PETALING JAYA: The current property market is stable and moving at a moderate pace, with the outlook for next year expected to remain the same, the Malaysian Institute of Estate Agents (MIEA) said today.
Its president Eric Lim said this was concluded from the feedback and survey conducted among MIEA members and practitioners.
He said there had been a lot of speculation about a possible slump in the property market next year, and cautioned against overgeneralising the matter.
“We are on the ground. Our members are on the ground. We sell. We have a few hundred agents in the market. We know what is happening in the market. It is not fair to quote something when you are not in the market.

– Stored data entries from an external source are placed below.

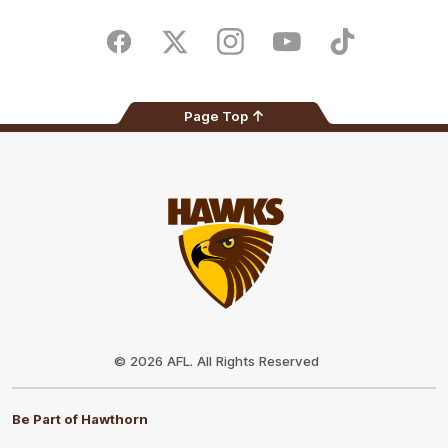
iOS
Google
Play
Store
Facebook
Twitter
Instagram
Youtube
TikTok
Page Top
Club
Logo
© 2026 AFL. All Rights Reserved
Be Part of Hawthorn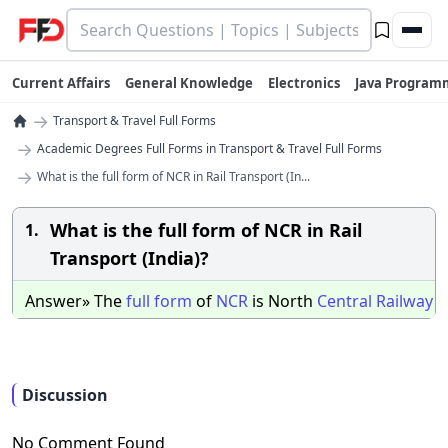
Current Affairs
General Knowledge
Electronics
Java Program
→
Transport & Travel Full Forms
→
Academic Degrees Full Forms in Transport & Travel Full Forms
→
What is the full form of NCR in Rail Transport (In...
What is the full form of NCR in Rail
1.
Transport (India)?
Answer» The
full
form
of
NCR
is North
Central
Railway
Discussion
No Comment Found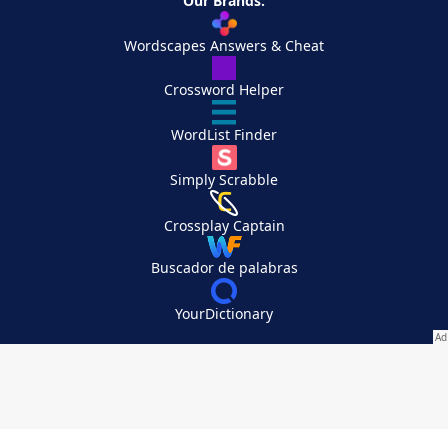
Our Brands:
Wordscapes Answers & Cheat
Crossword Helper
WordList Finder
Simply Scrabble
Crossplay Captain
Buscador de palabras
YourDictionary
Your Privacy Choices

“The outlook for next year is generally quite stable. Maybe moving at a moderate pace. It depends on the location, the type, supply and demand.
“(The property market) is very subjective. It is not fair to say that a certain property is coming down. Some are going up, and some, maybe because there is too much supply, are not doing well, which in return may affect pricing.
“You cannot generalise in one sentence, to say that the property (market) will come down or if it is too good. That is how the property market is structured,” he told reporters after a press conference at its secretariat here today.
Also present were MIEA’s past president Nixon Paul, vice-president Kelvin Yip, and secretary-general Chan Ai Cheng.
Lim said the property market condition also depended on the location and type of property.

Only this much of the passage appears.